We discuss the System Voice Control component as it fits within the overall program. The requirements for robustness, recognition, and computational complexity issues are addressed. We explicitly cover the system aspects and how they influence the user interface and reveal the parameters for actual use. Finally, we consider the implementation of a polynomial-based classifier for speech recognition, and we provide the final system performance measures on a large domain specific database.
The Land Warrior Engineering Manufacturing Development (EMD) program is the Army’s revolutionary program to develop and field a totally integrated Soldier Fighting System. This system uses advanced technologies to render unparalleled effectiveness by providing an improved capability to detect, acquire, locate and engage targets at greater ranges, day or night. The system links the individual soldier to the digitized battlefield for improved communications and situational awareness.
The purpose of the Force XXI Land Warrior program is to accelerate the fielding of advanced technology upgrades to the Land Warrior EMD platform. This ensures a global technology advantage for dismounted warrior combat systems.
The System Voice Control (SVC) component of Force XXI Land Warrior provides a speech interface to the existing soldier computer from the Land Warrior EMD program. The intent is to provide the dismounted soldier with an efficient method of hands-busy, eyes-busy control of the soldier system. Figure 1 illustrates the SVC concept.
The application of speech recognition in a combat environment elicits challenging performance requirements. Both recognition and out-of-vocabulary (OOV) rejection must maintain usable performance levels in adverse noise conditions. In addition, the system must respond to a wide dynamic range of voice levels – low levels for covert operations, and high levels for noisy situations. Voice stress is another concern for performance, as the Lombard effect  is often encountered. Finally, the algorithms must be computationally efficient so as not to drain the system battery, and the word models must be sufficiently small in order to fit into the available memory.
The design of the overall system and the user interface is discussed in Section 2. The structure of the actual fielded speech recognition algorithm, which is based on a polynomial classifier, is explained in Section 3. In Sections 4 and 5, solutions to the technical problems of noise robustness, stressed speech and outof-vocabulary rejection are discussed. Finally, the validation and results of the final system are given in Section 6.
2. SYSTEM DESIGN & USER INTERFACE
The basic block diagram of the SVC component is shown in Figure 2. The soldier depresses a button on his weapon to initiate the recognition system.
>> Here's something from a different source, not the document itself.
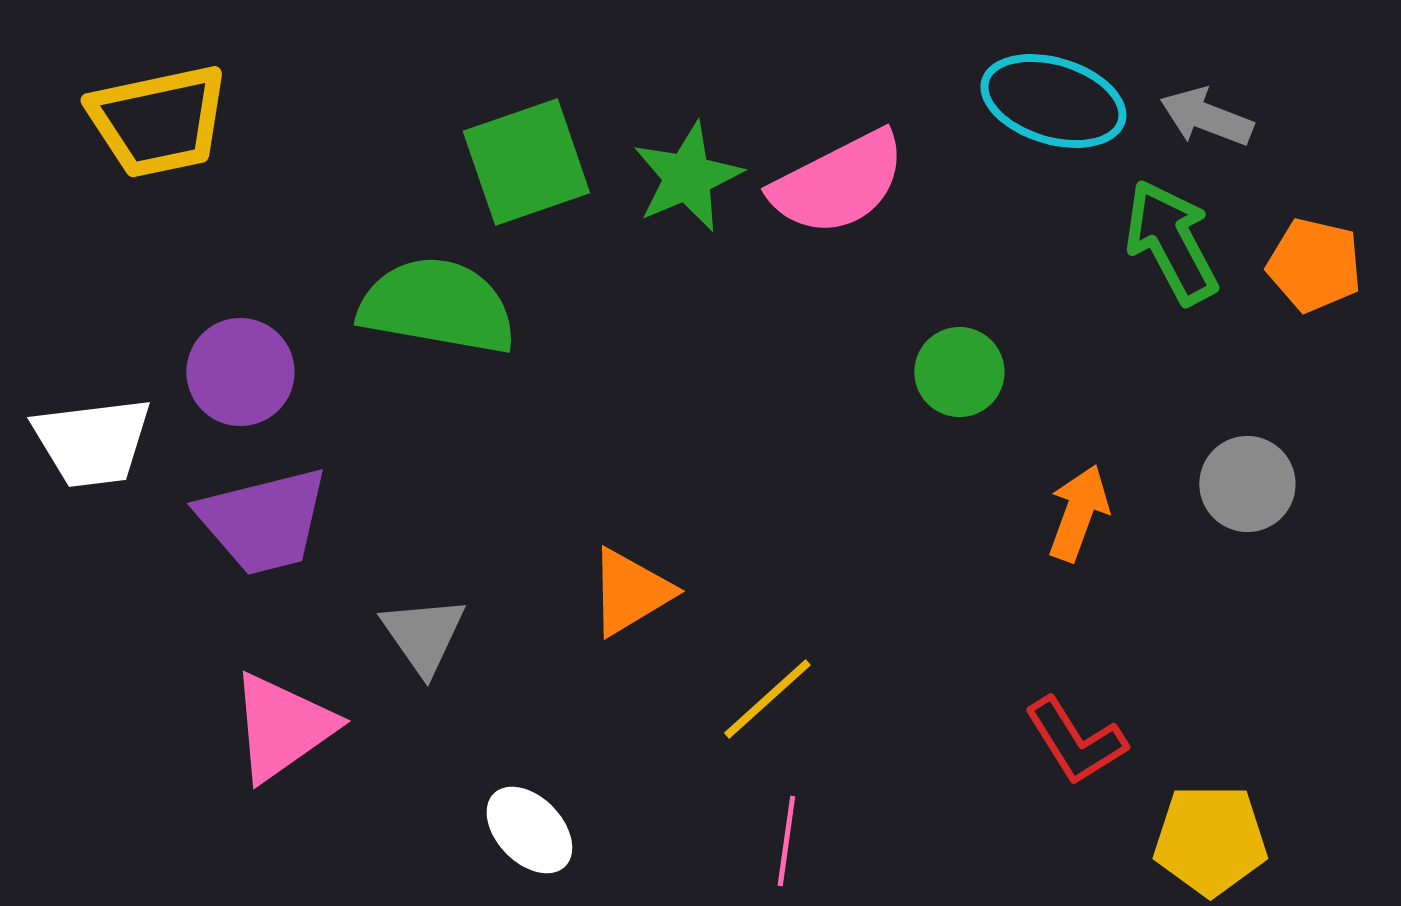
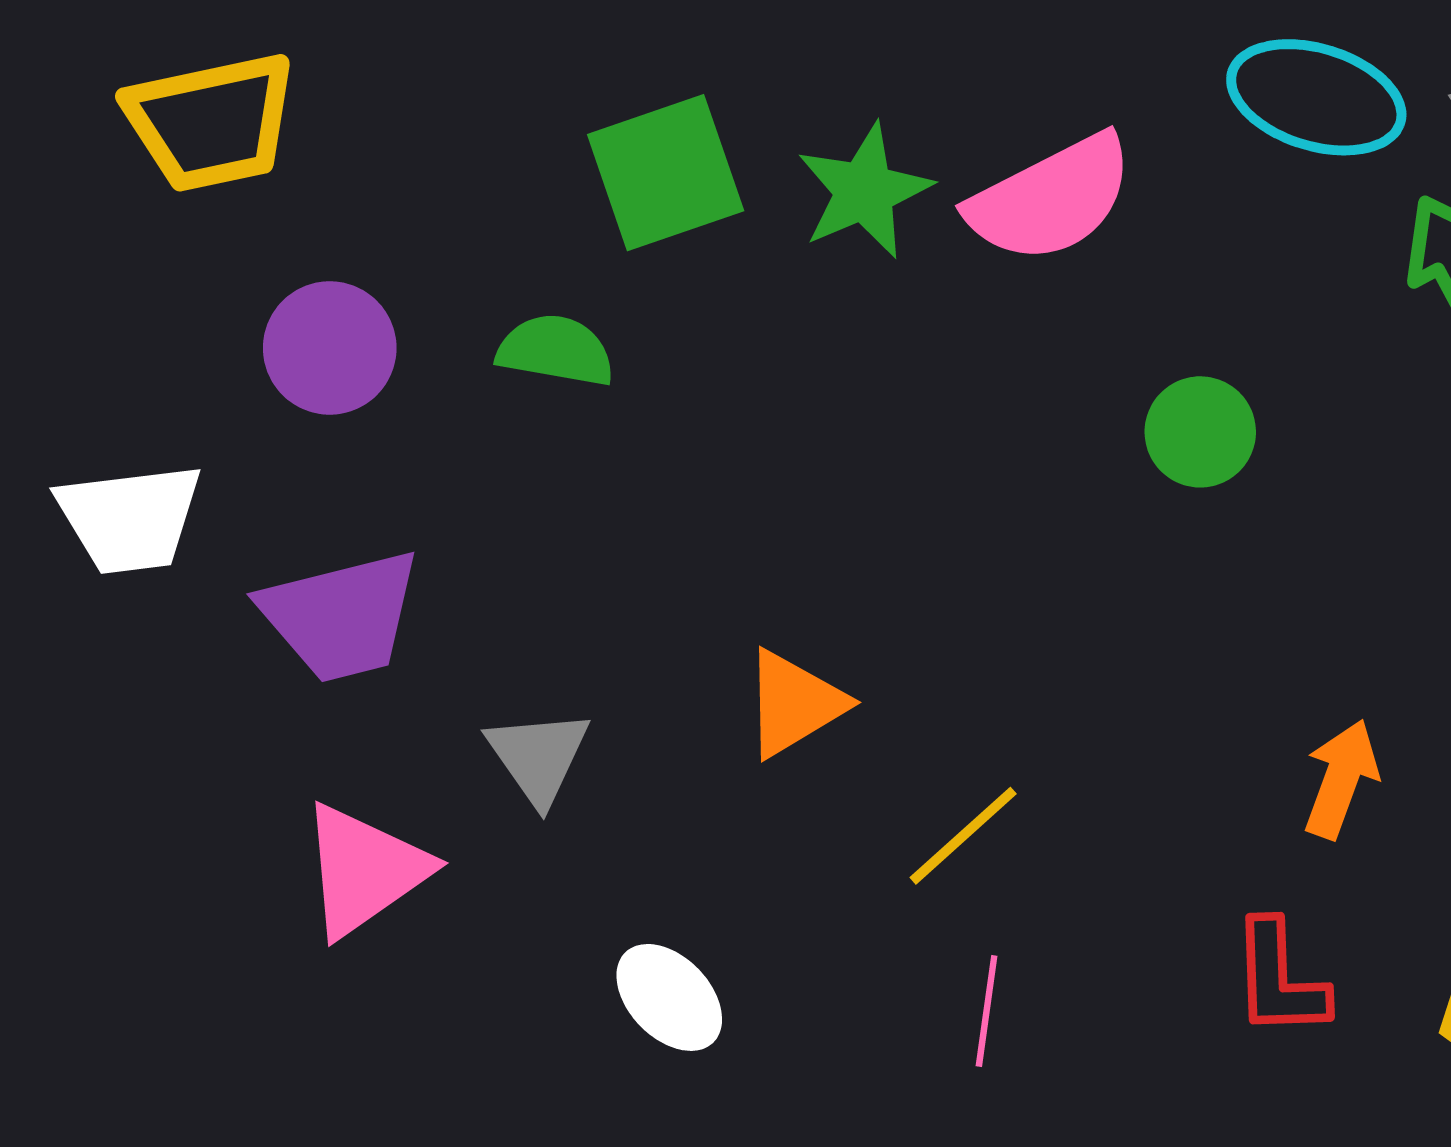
green semicircle: (437, 306) -> (556, 350), size x0.6
purple circle: (240, 372) -> (330, 348), moved
orange arrow: (1078, 513) -> (1341, 779), moved
red L-shape: (1075, 741) -> (1279, 979), moved, turned 30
A close-talking noise-canceling microphone captures the spoken command, which is digitized by an A/D. The recognizer processes the sampled speech, and the appropriate response is generated by the soldier computer.
The successful deployment of speech recognition is credited with the systems approach to the design and implementation of SVC. Each component, from the user interface to the back-end classifier, is designed to work together in order to maximize performance for this application and for the target users.
Understanding of the users’ environment and true use scenarios is gained through extensive user experience studies and actual involvement in live-fire (and other) exercises. Based on the collected data, one extracts detailed user interface specifications as well as the expected environmental conditions in which the speech recognition algorithms must operate.